- Born: 25 December 1924 Melbourne, Victoria
- Died: 14 August 1993 (aged 67) Kew, Victoria
- Education: Xavier College
- Alma mater: University of Melbourne
- Occupation: microsurgeon
- Years active: 1948–1993
- Known for: Bernard O’Brien Institute of Microsurgery

= Bernard O'Brien (microsurgeon) =

Australian microsurgeon (1924–1993)

Bernard McCarthy O'Brien (25 December 1924 – 14 August 1993) was an Australian microsurgeon who was considered a pioneer in his field.

==Education==
After attending Xavier College, O'Brien secured a free place at the University of Melbourne where he commenced combined science and medical degrees in 1943. He graduated with a Bachelor of Science in 1948, a Bachelor of Medicine, Bachelor of Surgery in 1950 and a Master of Surgery in 1955. He later achieved a Doctor of Medicine qualification in 1978.

==Medical career==
After undertaking resident training at St Vincent's Hospital, O'Brien returned to the University of Melbourne to work as an anatomy demonstrator before becoming a clinical assistant in the plastic surgery unit at the Royal Melbourne Hospital in 1954.
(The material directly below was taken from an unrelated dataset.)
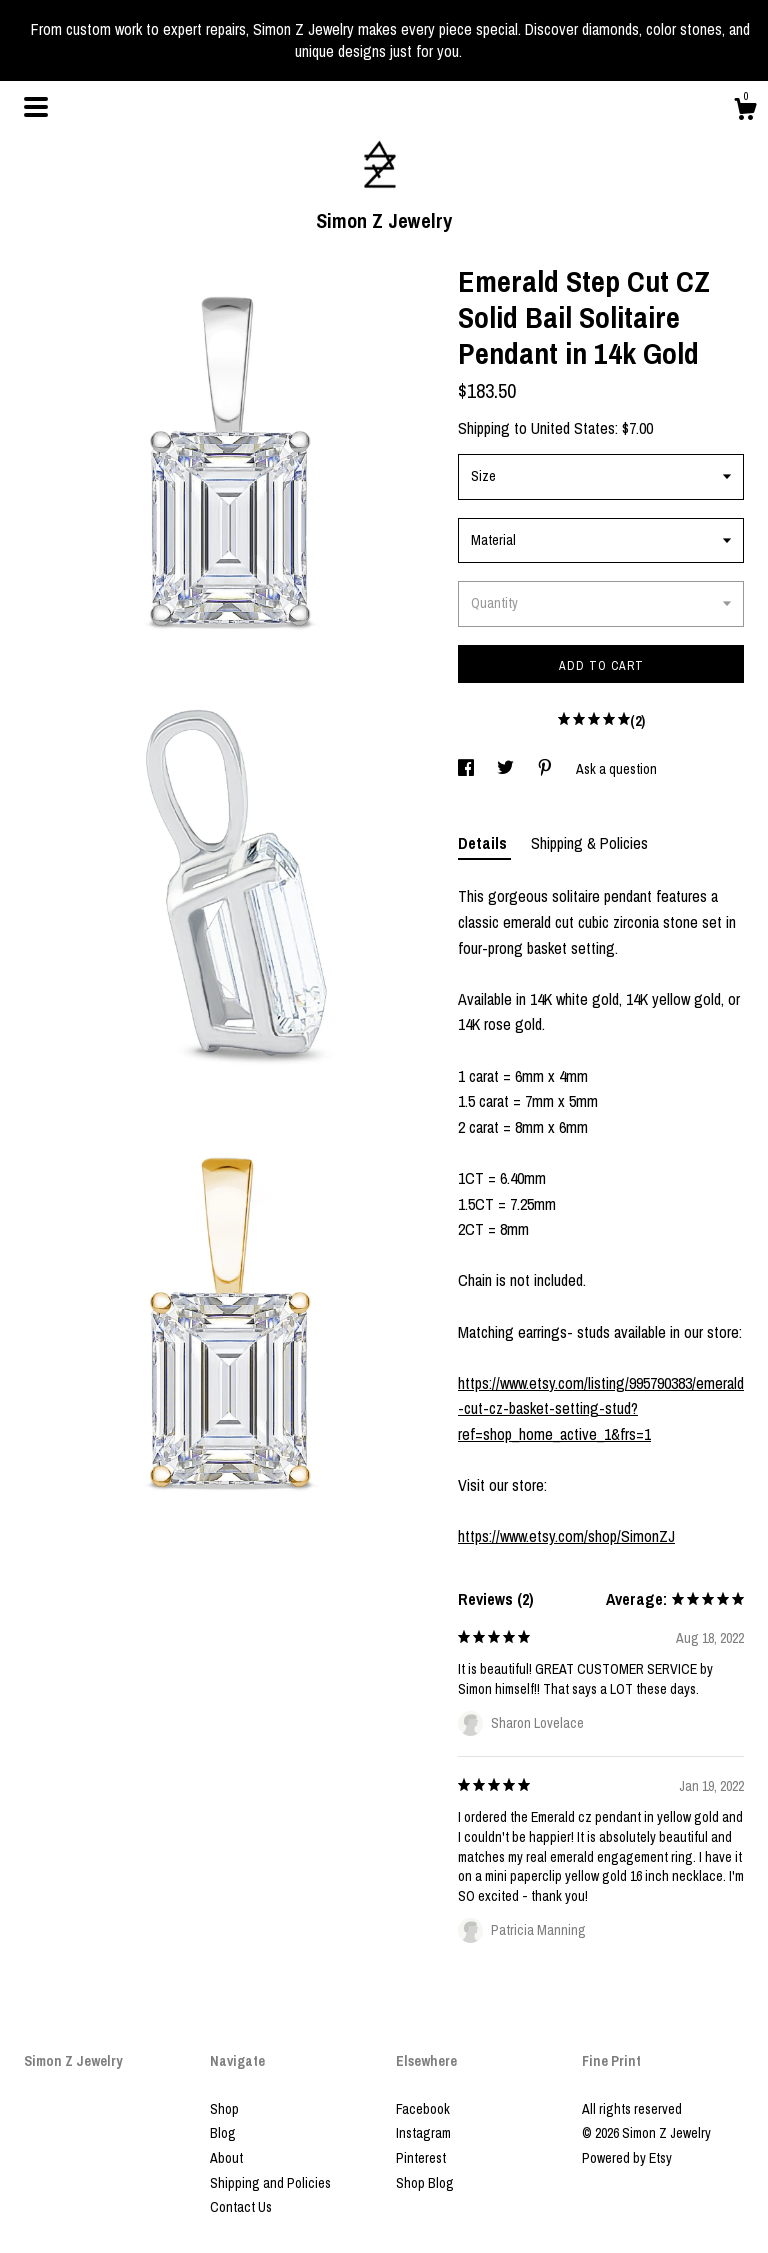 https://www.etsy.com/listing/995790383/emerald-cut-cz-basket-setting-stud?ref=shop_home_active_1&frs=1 (601, 1408)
O'Brien then moved overseas when he gained a position as a Nuffield assistant in plastic surgery at the University of Oxford in 1956. However, O'Brien resigned before his training was complete. He then became a plastic surgical registrar at Odstock Hospital in Salisbury in 1957.

After marrying a nurse from the plastic surgery ward in December 1958, O'Brien spent a brief period of time in New York where he was the chief resident to the Plastic and Reconstructive Service at Roosevelt Hospital.

He returned to Melbourne in 1960 where he commenced private practice and an appointment as a clinical assistant at St Vincent's.

During the 1960s, O'Brien pursued his research interests and began surgical investigations into blood vessels, nerves and tendons. In 1968, O'Brien was appointed as an honorary research assistant at St Vincent's Hospital and subsequently won $2000, the first of many research grants.

In 1970, O'Brien formed a new foundation, with Sir William Kilpatrick as chair, to raise money for research and modern facilities which led to a new microsurgery research unit being established, becoming a formal entity of St Vincent's Hospital in 1976 with O'Brien appointed as its director.

By 1978, the unit had seen four thousand operations including the reimplantation of limbs and fingers, and the transfer of muscles, tendons, joints and bones to other parts of the body. In 1984, O'Brien oversaw the construction of a new building to house the Microsurgery Research Centre at Fitzroy at a cost of $1 million.

Throughout his career, O'Brien authored many journal articles and textbooks. His 1977 doctoral thesis, Microvascular Reconstructive Surgery became a classic textbook.

O'Brien served as president of International Federation of Societies for Surgery of the Hand from 1979 to 1983, and from 1979 to 1981 was the president of the International Society of Reconstructive Microsurgery. He was also the vice-president of the Royal Australasian College of Surgeons from 1989 to 1991.

==Honours==
In 1979, he was awarded the René Leriche prize for vascular surgery from the Societe Internationale de Chirurgie.

For his service to medicine, particularly microsurgery, O'Brien was made a Companion of the Order of St Michael and St George in the 1982 Birthday Honours.

In the 1991 Queen's Birthday Honours, O'Brien was made a Companion of the Order of Australia for his service to microsurgery and medical research.

O'Brien was named Victorian of the Year in 1992.

==Death and legacy==
O'Brien died in Kew from lung cancer on 14 August 1993.

Following his death, the Microsurgery Research Centre was renamed the Bernard O'Brien Institute of Microsurgery with a portrait of O'Brien by artist Paul Fitzgerald being hung in the foyer.